When the moon eclipsed the sun once again, it had grown rings now. These weren’t like those of a planet, like Saturn, instead drawing upon the judeo-christian imagery of the ophanim—angels that were chariot-wheels superimposed atop themselves with eyes lining the rings.
These rings became our protectors, their eyes opening to radiate crosses atop apertures into the other worlds, singling them out and warning us. The moon only scorched now when the rings did not cover the five hollow eyes of its mantle—we could feel when an incoming theophany-event neared, the hairs at the napes of our necks standing on end under the sense of impending-doom; premonition, essentially. We, the moonscorched, had gained strange instincts along with our perverse gifts.
Why had it been named a theophany-event? Well, those that were already moonscorched that witnessed the moon’s radiation for a second time… well they saw God. The moon lit them up in a pillar of subliminal fire, Gregorian chants emanating from everywhere and nowhere at all like a choir of unseen angels.
I rather wished that the angels continued unseen.
They became monsters just like those that came from the apertures: mindless and ravenous.

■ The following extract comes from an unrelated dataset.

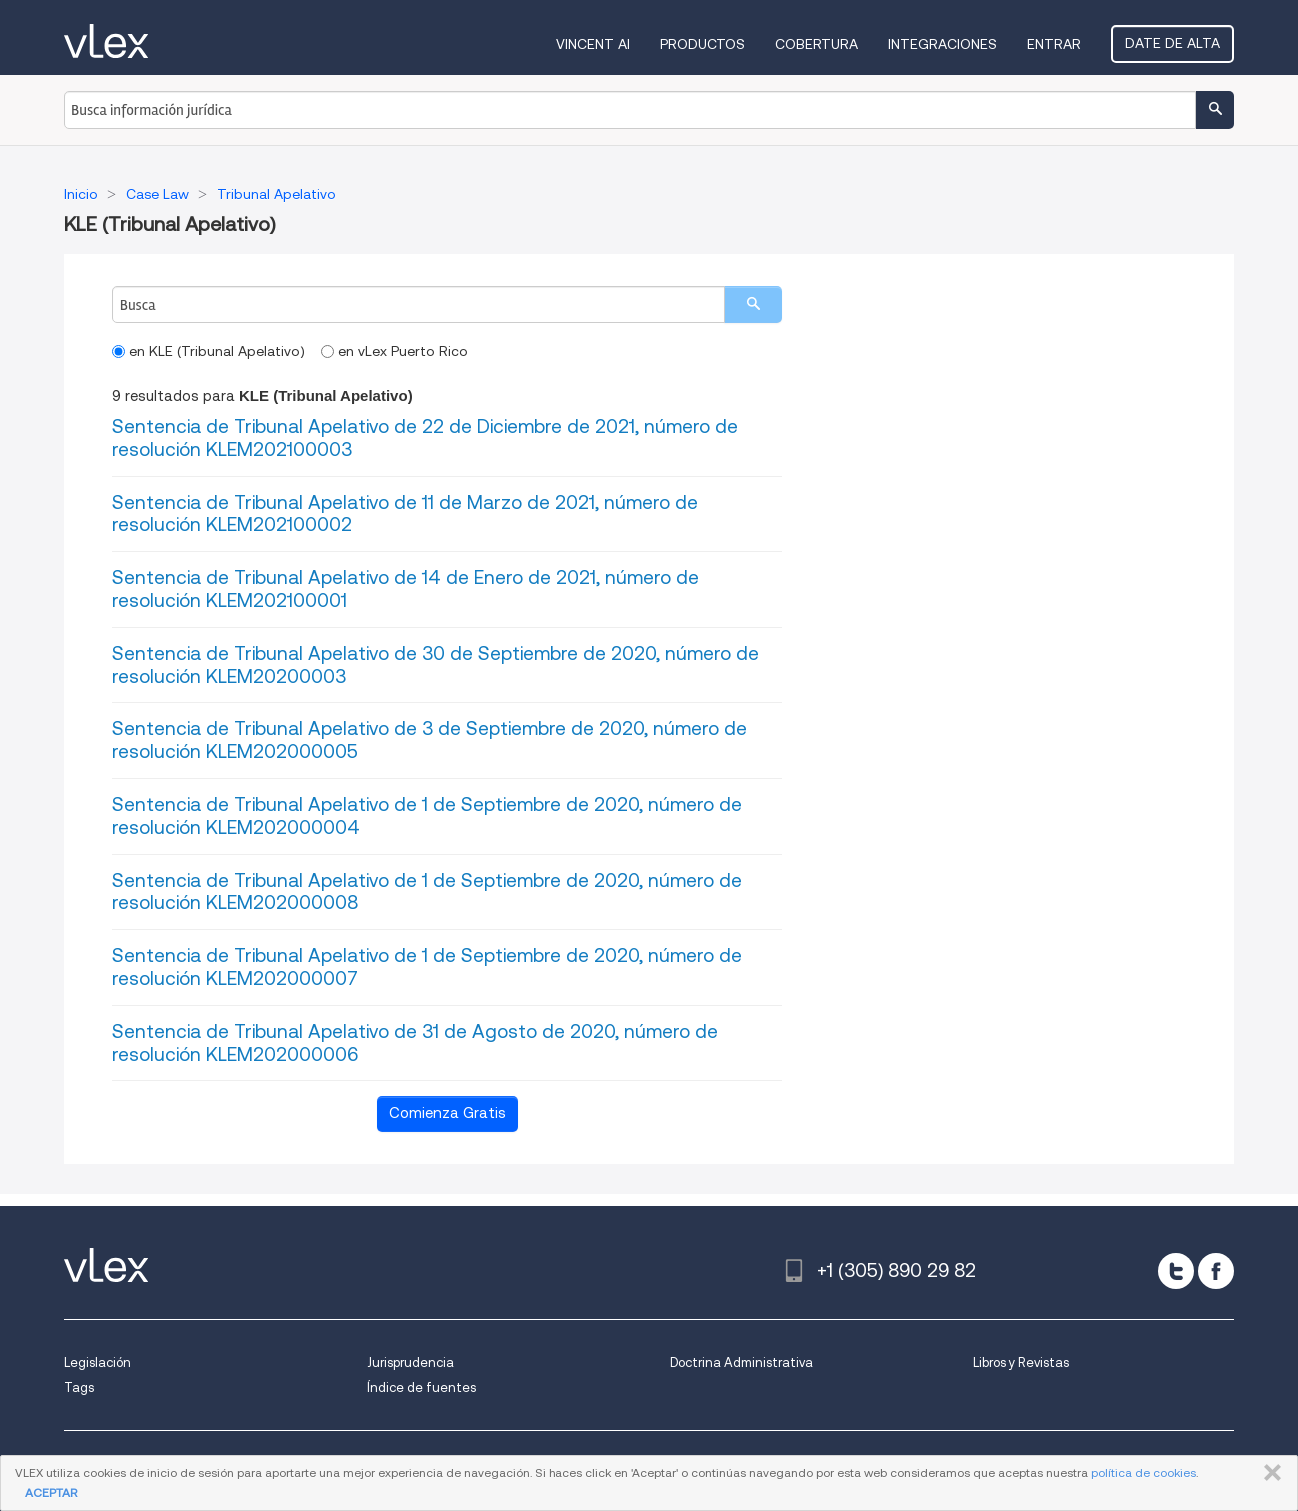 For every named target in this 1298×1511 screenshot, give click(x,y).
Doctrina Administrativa (741, 1362)
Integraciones (942, 44)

They grew wings from their backs—bone and then flesh sprouting and conjoining to form arms with too many joints and hands with too many knuckles.
Fallen angels came at us and we stood our ground under the shade of the Campus, mantis-blades in hand.
I contended against my own friends and colleagues, cutting them down under the light of the many-eyed moon. Unlike the scythes, cranial damage took and so we aimed for the throat whenever a pack of starving angels came at us, separating skulls from necks.
We became old hands at surviving the Apoc by the seventh day since the moon grew rings. Fight, kill, hide, and repeat. Our nomad band of now only-ten roamed when the black sun rose and slept when the moon devoured it in its eclipse—it had been decided that we wouldn’t risk a theophany even with our newfound premonitions to warn us of them.
Why do I write all of this on the wall of an abandoned underground parking lot?
Because in two more hours, give or take, this world will be erased, shaken like an etch-a-sketch and reset to zero. And then it’ll all happen, again and again and again.
And again.
This was the third perverse gift that the Apoc gave me, more curse than blessing.
It started when we heard the voices.